Review: Project Hail Mary
Non-Spoiler Alert: This review will focus on random details that are not necessarily relevant to the main plot. As all serious film criticism should.
MAS members attended a special preview screening of Project Hail Mary. An informal survey of those milling around in the lobby afterward gave the movie 9-10 out of 10 stars. One viewer who had read the book (her husband won a copy at last year’s Astrophotography Showcase!) estimated that the movie was 92% accurate to the book, which seems extremely specific and therefore trustworthy.
The main character, played by Ryan Gosling, is named Grace. At one point in the film, he wears an awesome 1970s-style tracksuit jacket. He also wears a variety of sweet t-shirts, including a Periodic Table graphic tee that says, “I wear this periodically.” Fingers crossed the costume designer gets an Oscar in 2027.
Speaking of the periodic table, the noble gas Xe (xenon) features prominently in the storyline. In this fictional case, it becomes Xenonite: an all-purpose alien solid material that can be generated on the fly and is used to solve many of the problems encountered by the characters. One major highlight is that Xenonite can be used to make glass-looking spacesuits that resemble those geodesic terrariums people keep cacti in. Except wearable.
Speaking of the best fashion decade ever, the 1970s, at least two movies from that era are referenced in the story: Rocky and Close Encounters of the Third Kind (and yes, those famous boop-boop-beep-boop notes). Grace nicknames his sidekick Rocky, and he nicknames the planet Tau Ceti e (in the Tau Ceti star system) Adrian. Because Tau Ceti is a boring name.

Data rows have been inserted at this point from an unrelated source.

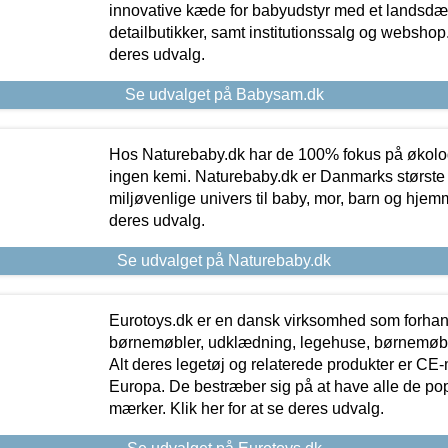
innovative kæde for babyudstyr med et landsd
detailbutikker, samt institutionssalg og webshop. 
deres udvalg.
Se udvalget på Babysam.dk
Hos Naturebaby.dk har de 100% fokus på økolo
ingen kemi. Naturebaby.dk er Danmarks største
miljøvenlige univers til baby, mor, barn og hjemme
deres udvalg.
Se udvalget på Naturebaby.dk
Eurotoys.dk er en dansk virksomhed som forhand
børnemøbler, udklædning, legehuse, børnemøble
Alt deres legetøj og relaterede produkter er CE
Europa. De bestræber sig på at have alle de p
mærker. Klik her for at se deres udvalg.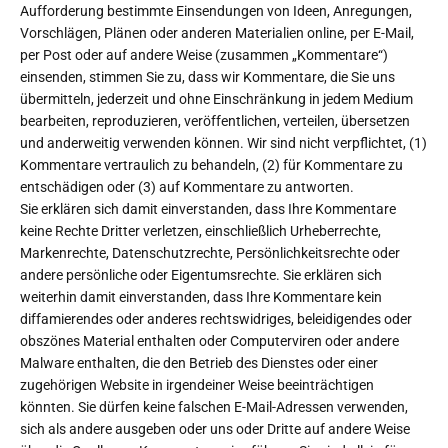
Aufforderung bestimmte Einsendungen von Ideen, Anregungen,
Vorschlägen, Plänen oder anderen Materialien online, per E-Mail,
per Post oder auf andere Weise (zusammen „Kommentare“)
einsenden, stimmen Sie zu, dass wir Kommentare, die Sie uns
übermitteln, jederzeit und ohne Einschränkung in jedem Medium
bearbeiten, reproduzieren, veröffentlichen, verteilen, übersetzen
und anderweitig verwenden können. Wir sind nicht verpflichtet, (1)
Kommentare vertraulich zu behandeln, (2) für Kommentare zu
entschädigen oder (3) auf Kommentare zu antworten.
Sie erklären sich damit einverstanden, dass Ihre Kommentare
keine Rechte Dritter verletzen, einschließlich Urheberrechte,
Markenrechte, Datenschutzrechte, Persönlichkeitsrechte oder
andere persönliche oder Eigentumsrechte. Sie erklären sich
weiterhin damit einverstanden, dass Ihre Kommentare kein
diffamierendes oder anderes rechtswidriges, beleidigendes oder
obszönes Material enthalten oder Computerviren oder andere
Malware enthalten, die den Betrieb des Dienstes oder einer
zugehörigen Website in irgendeiner Weise beeinträchtigen
könnten. Sie dürfen keine falschen E-Mail-Adressen verwenden,
sich als andere ausgeben oder uns oder Dritte auf andere Weise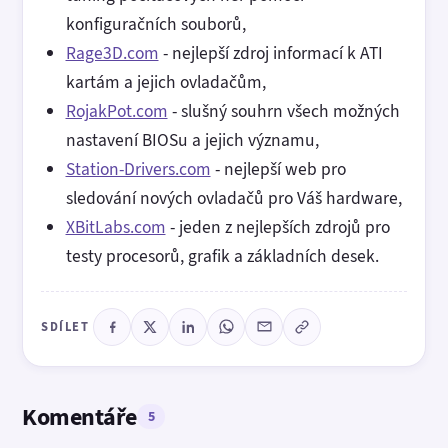
konfiguračních souborů,
Rage3D.com
- nejlepší zdroj informací k ATI
kartám a jejich ovladačům,
RojakPot.com
- slušný souhrn všech možných
nastavení BIOSu a jejich významu,
Station-Drivers.com
- nejlepší web pro
sledování nových ovladačů pro Váš hardware,
XBitLabs.com
- jeden z nejlepších zdrojů pro
testy procesorů, grafik a základních desek.
SDÍLET
Komentáře
5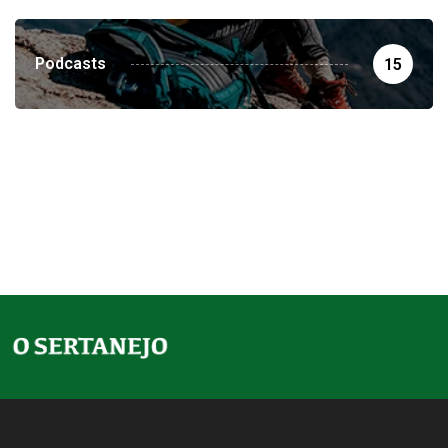
Podcasts
15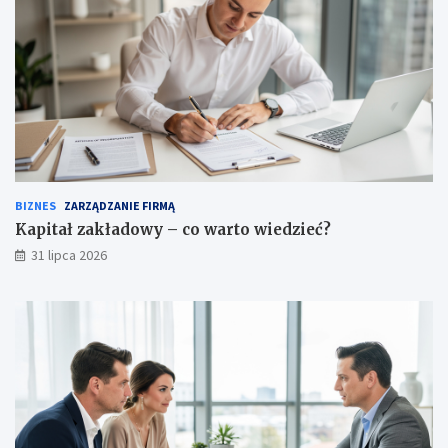
BIZNES
ZARZĄDZANIE FIRMĄ
Kapitał zakładowy – co warto wiedzieć?
31 lipca 2026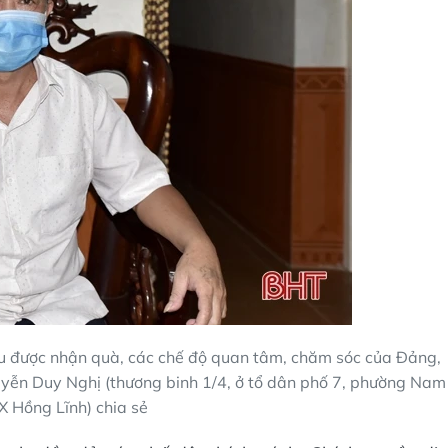
đều được nhận quà, các chế độ quan tâm, chăm sóc của Ðảng,
yễn Duy Nghị (thương binh 1/4, ở tổ dân phố 7, phường Nam
X Hồng Lĩnh) chia sẻ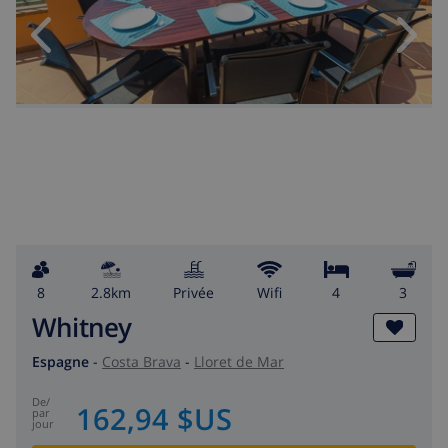
8
2.8km
privée
wifi
4
3
Whitney
Espagne
-
Costa Brava
-
Lloret de Mar
de
/
162,94 $US
par
jour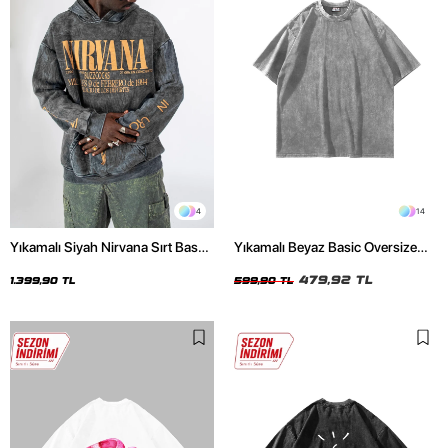
4
14
Yıkamalı Siyah Nirvana Sırt Baskılı
Yıkamalı Beyaz Basic Oversize
Unisex Oversize Hoodie
Unisex Tshirt
479,92 TL
1.399,90 TL
599,90 TL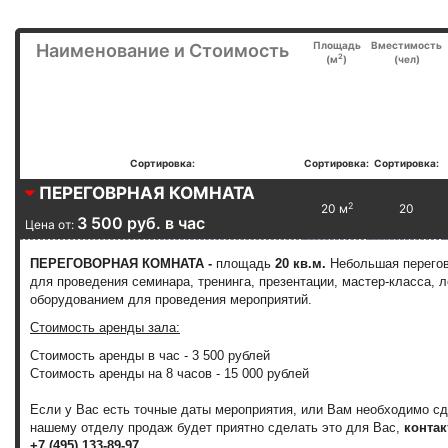
Площадь
Вместимость
Наименование и Стоимость
2
(м
)
(чел)
Сортировка:
Сортировка:
Сортировка:
ПЕРЕГОВРНАЯ КОМНАТА
2
20 м
20
3 500 руб. в час
Цена от:
ПЕРЕГОВОРНАЯ КОМНАТА -
площадь
20 кв.м.
Небольшая перего
для проведения семинара, тренинга, презентации, мастер-класса,
оборудованием для проведения мероприятий.
Стоимость аренды зала:
Стоимость аренды в час - 3 500 рублей
Стоимость аренды на 8 часов - 15 000 рублей
Если у Вас есть точные даты мероприятия, или Вам необходимо с
нашему отделу продаж будет приятно сделать это для Вас,
контак
+7 (495) 133-89-97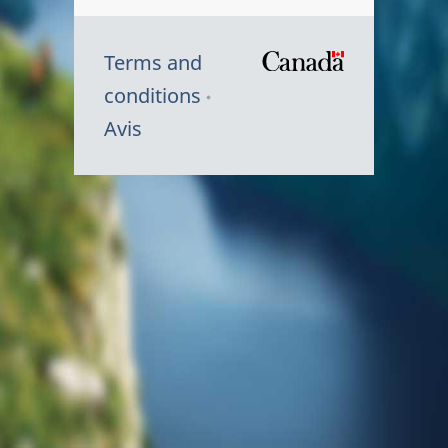
Terms and
/
conditions
Symbole
Avis
du
gouvernem
du
Canada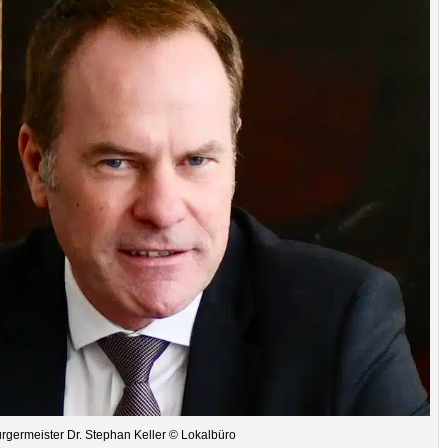
r­ger­meis­ter Dr. Ste­phan Kel­ler © Lokalbüro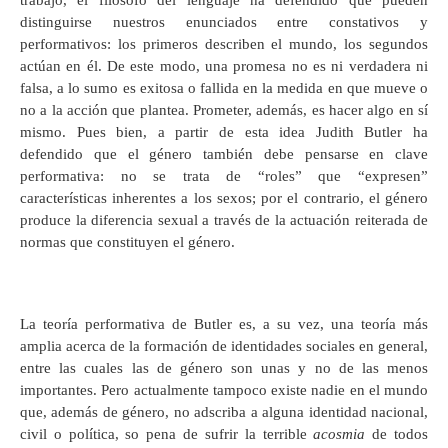
trabajo, el filósofo del lenguaje ha defendido que pueden
distinguirse nuestros enunciados entre constativos y
performativos: los primeros describen el mundo, los segundos
actúan en él. De este modo, una promesa no es ni verdadera ni
falsa, a lo sumo es exitosa o fallida en la medida en que mueve o
no a la acción que plantea. Prometer, además, es hacer algo en sí
mismo. Pues bien, a partir de esta idea Judith Butler ha
defendido que el género también debe pensarse en clave
performativa: no se trata de “roles” que “expresen”
características inherentes a los sexos; por el contrario, el género
produce la diferencia sexual a través de la actuación reiterada de
normas que constituyen el género.
La teoría performativa de Butler es, a su vez, una teoría más
amplia acerca de la formación de identidades sociales en general,
entre las cuales las de género son unas y no de las menos
importantes. Pero actualmente tampoco existe nadie en el mundo
que, además de género, no adscriba a alguna identidad nacional,
civil o política, so pena de sufrir la terrible
acosmia
de todos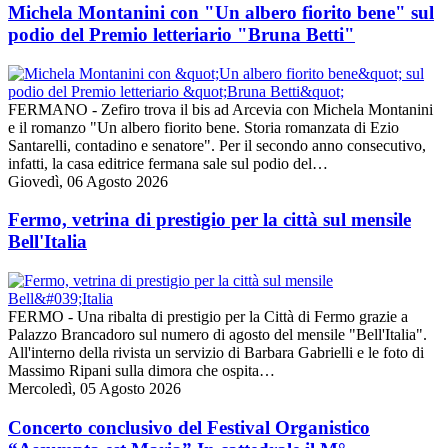
Michela Montanini con "Un albero fiorito bene" sul
podio del Premio letteriario "Bruna Betti"
FERMANO - Zefiro trova il bis ad Arcevia con Michela Montanini
e il romanzo "Un albero fiorito bene. Storia romanzata di Ezio
Santarelli, contadino e senatore". Per il secondo anno consecutivo,
infatti, la casa editrice fermana sale sul podio del…
Giovedì, 06 Agosto 2026
Fermo, vetrina di prestigio per la città sul mensile
Bell'Italia
FERMO - Una ribalta di prestigio per la Città di Fermo grazie a
Palazzo Brancadoro sul numero di agosto del mensile "Bell'Italia".
All'interno della rivista un servizio di Barbara Gabrielli e le foto di
Massimo Ripani sulla dimora che ospita…
Mercoledì, 05 Agosto 2026
Concerto conclusivo del Festival Organistico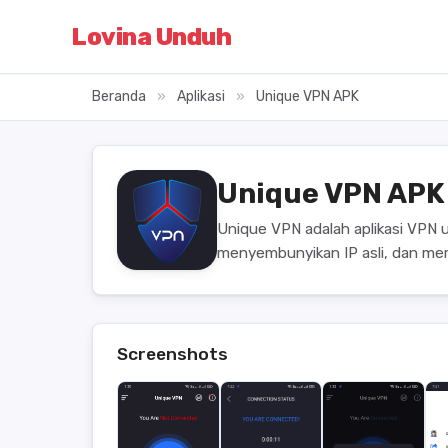
Lovina Unduh
Beranda
»
Aplikasi
»
Unique VPN APK
Unique VPN AP
Unique VPN adalah aplikasi VPN 
menyembunyikan IP asli, dan mem
Screenshots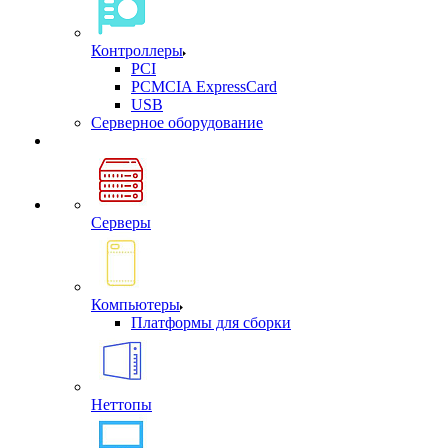
Контроллеры
PCI
PCMCIA ExpressCard
USB
Cерверное оборудование
Серверы
Компьютеры
Платформы для сборки
Неттопы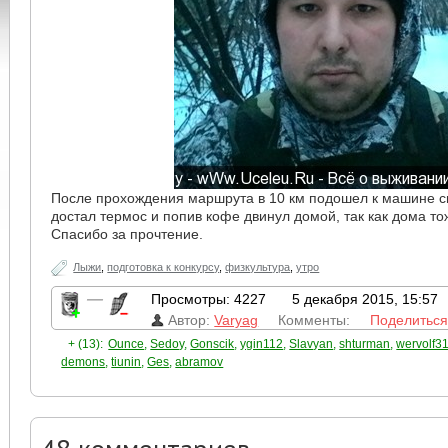
После прохождения маршрута в 10 км подошел к машине сн
достал термос и попив кофе двинул домой, так как дома то
Спасибо за прочтение.
Лыжи
,
подготовка к конкурсу
,
физкультура
,
утро
—
Просмотры: 4227
5 декабря 2015, 15:57
Автор:
Varyag
Комменты:
Поделитьс
+ (13):
Ounce
,
Sedoy
,
Gonscik
,
ygin112
,
Slavyan
,
shturman
,
wervolf3
demons
,
tiunin
,
Ges
,
abramov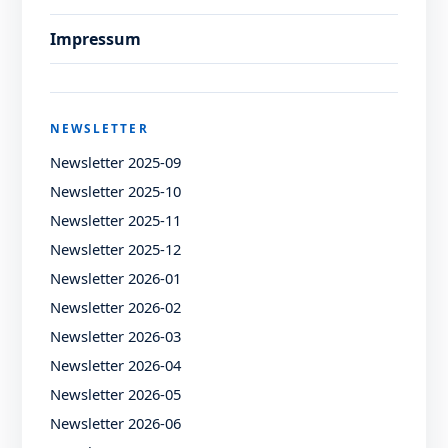
Impressum
NEWSLETTER
Newsletter 2025-09
Newsletter 2025-10
Newsletter 2025-11
Newsletter 2025-12
Newsletter 2026-01
Newsletter 2026-02
Newsletter 2026-03
Newsletter 2026-04
Newsletter 2026-05
Newsletter 2026-06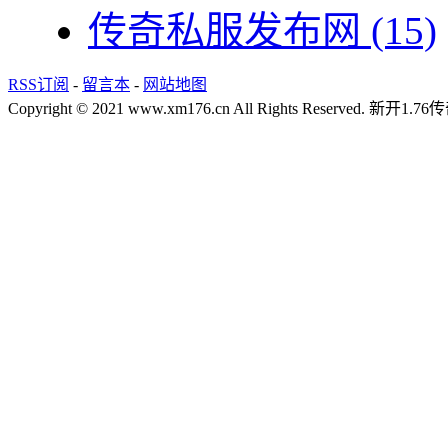
传奇私服发布网
(15)
RSS订阅
-
留言本
-
网站地图
Copyright © 2021 www.xm176.cn All Rights Reserved.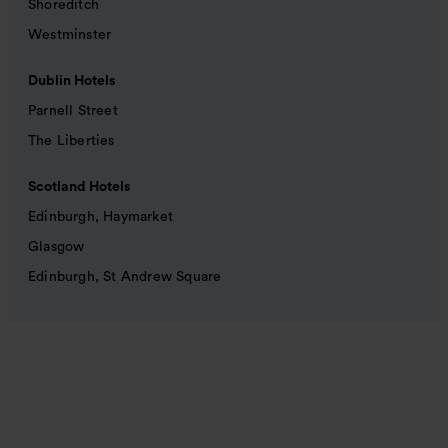
Shoreditch
Westminster
Dublin Hotels
Parnell Street
The Liberties
Scotland Hotels
Edinburgh, Haymarket
Glasgow
Edinburgh, St Andrew Square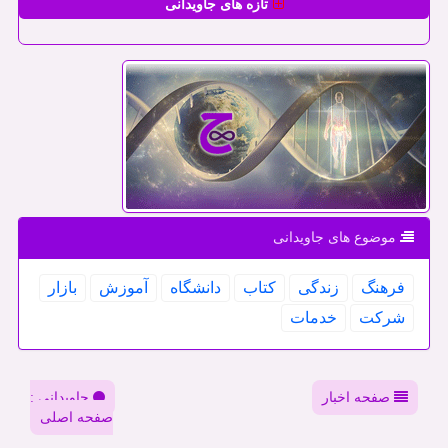
تازه های جاویدانی
موضوع های جاویدانی
فرهنگ
زندگی
كتاب
دانشگاه
آموزش
بازار
شركت
خدمات
صفحه اخبار
جاویدانی :
صفحه اصلی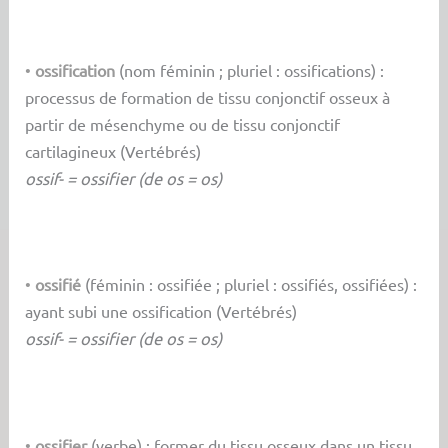
•
ossification
(nom féminin ; pluriel : ossifications) :
processus de formation de tissu conjonctif osseux à
partir de mésenchyme ou de tissu conjonctif
cartilagineux (Vertébrés)
ossif- = ossifier (de os = os)
•
ossifié
(féminin : ossifiée ; pluriel : ossifiés, ossifiées) :
ayant subi une ossification (Vertébrés)
ossif- = ossifier (de os = os)
•
ossifier
(verbe) : former du tissu osseux dans un tissu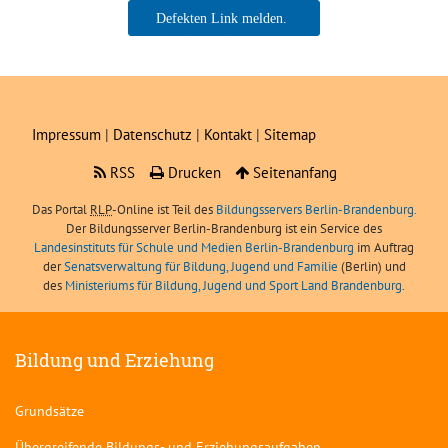
Boris Angerer, LIBRA
Impressum
|
Datenschutz
|
Kontakt
|
Sitemap
RSS
Drucken
Seitenanfang
Das Portal
RLP
-Online ist Teil des
Bildungsservers Berlin-Brandenburg.
Der Bildungsserver Berlin-Brandenburg ist ein Service des
Landesinstituts für Schule und Medien Berlin-Brandenburg
im Auftrag
der
Senatsverwaltung für Bildung, Jugend und Familie
(Berlin) und
des
Ministeriums für Bildung, Jugend und Sport Land Brandenburg
.
Bildung und Erziehung
Grundsätze
Übergreifende Bildungs- und Erziehungsaufgaben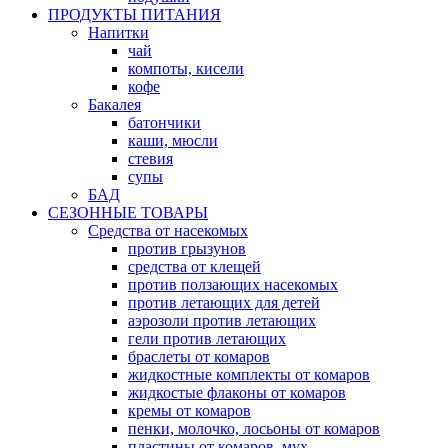
ПРОДУКТЫ ПИТАНИЯ
Напитки
чай
компоты, кисели
кофе
Бакалея
батончики
каши, мюсли
стевия
супы
БАД
СЕЗОННЫЕ ТОВАРЫ
Средства от насекомых
против грызунов
средства от клещей
против ползающих насекомых
против летающих для детей
аэрозоли против летающих
гели против летающих
браслеты от комаров
жидкостные комплекты от комаров
жидкостые флаконы от комаров
кремы от комаров
пенки, молочко, лосьоны от комаров
пластины от комаров, мух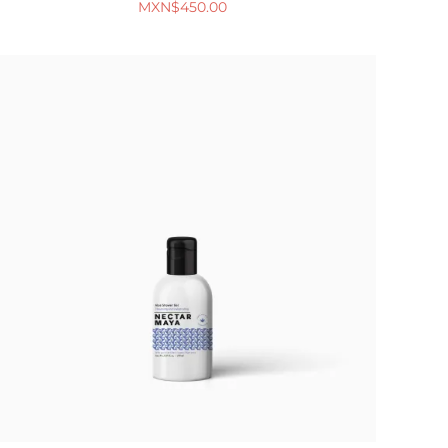
MXN$
450.00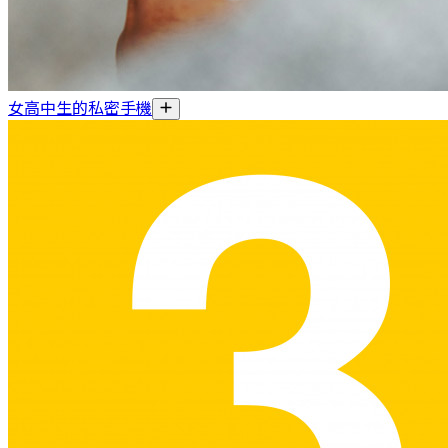
女高中生的私密手機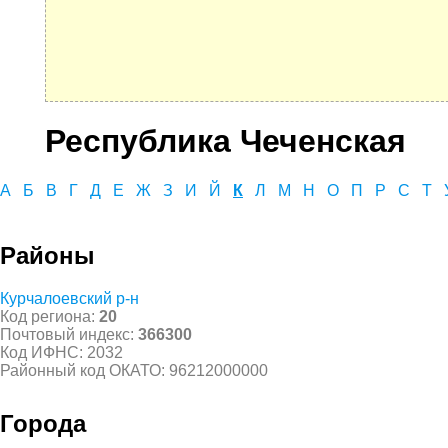
Республика Чеченская
А
Б
В
Г
Д
Е
Ж
З
И
Й
К
Л
М
Н
О
П
Р
С
Т
Районы
Курчалоевский р-н
Код региона:
20
Почтовый индекс:
366300
Код ИФНС: 2032
Районный код ОКАТО: 96212000000
Города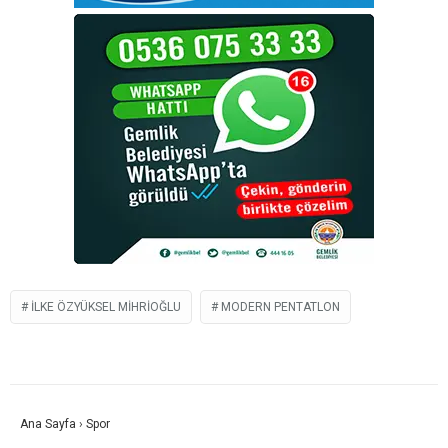
İLKE ÖZYÜKSEL MIHRIOĞLU
MODERN PENTATLON
Ana Sayfa
›
Spor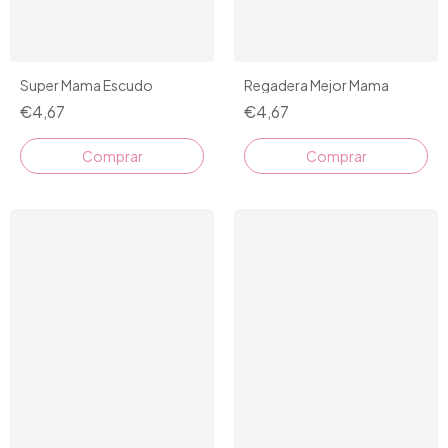
Super Mama Escudo
Regadera Mejor Mama
€4,67
€4,67
Comprar
Comprar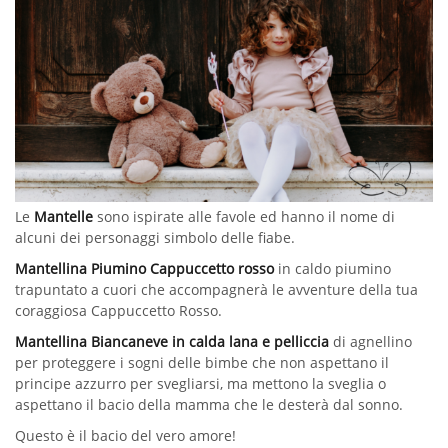
Le
Mantelle
sono ispirate alle favole ed hanno il nome di
alcuni dei personaggi simbolo delle fiabe.
Mantellina Piumino Cappuccetto rosso
in caldo piumino
trapuntato a cuori che accompagnerà le avventure della tua
coraggiosa Cappuccetto Rosso.
Mantellina Biancaneve in calda lana e pelliccia
di agnellino
per proteggere i sogni delle bimbe che non aspettano il
principe azzurro per svegliarsi, ma mettono la sveglia o
aspettano il bacio della mamma che le desterà dal sonno.
Questo è il bacio del vero amore!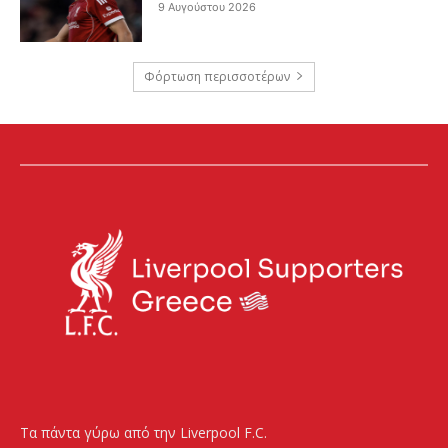
9 Αυγούστου 2026
Φόρτωση περισσοτέρων
Τα πάντα γύρω από την Liverpool F.C.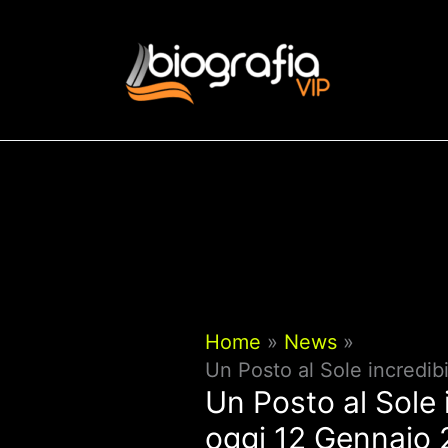
Vai
al
contenuto
Home
News
Un Posto al Sole incredib
Un Posto al Sole 
oggi 12 Gennaio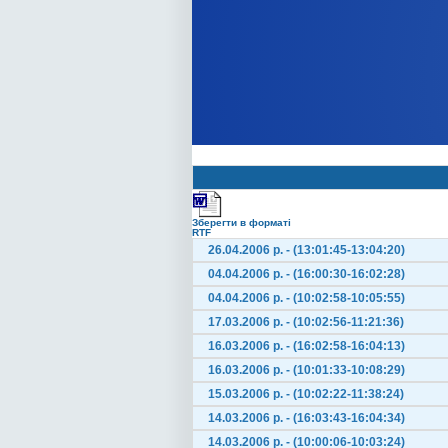
Зберегти в форматі
RTF
26.04.2006 р. - (13:01:45-13:04:20)
04.04.2006 р. - (16:00:30-16:02:28)
04.04.2006 р. - (10:02:58-10:05:55)
17.03.2006 р. - (10:02:56-11:21:36)
16.03.2006 р. - (16:02:58-16:04:13)
16.03.2006 р. - (10:01:33-10:08:29)
15.03.2006 р. - (10:02:22-11:38:24)
14.03.2006 р. - (16:03:43-16:04:34)
14.03.2006 р. - (10:00:06-10:03:24)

We learn that Rocky doesn’t know how to use a retractable tape measure and gets tangled up in it. I won’t say why—no spoilers, remember? But wait…why is the first interstellar ship humans send abroad stocked with retractable tape measures? This remains unexplained. Oops—actual spoiler!
There are many touching, tear-worthy moments in the film which I will not reveal. But I will mention that one of them involves karaoke. Specifically, a character you would never expect to sing karaoke takes the microphone and absolutely devastates the audience emotionally.
How awesome are these tidbits that give very little away and yet hopefully intrigue you?
While the cinematography is well done, some of the astrophotography images don’t contain stars. This might not bother most viewers, but it obviously bothered at least one imager in attendance. Since this was the only criticism of the film that I encountered, I am highly recommending that you go see it.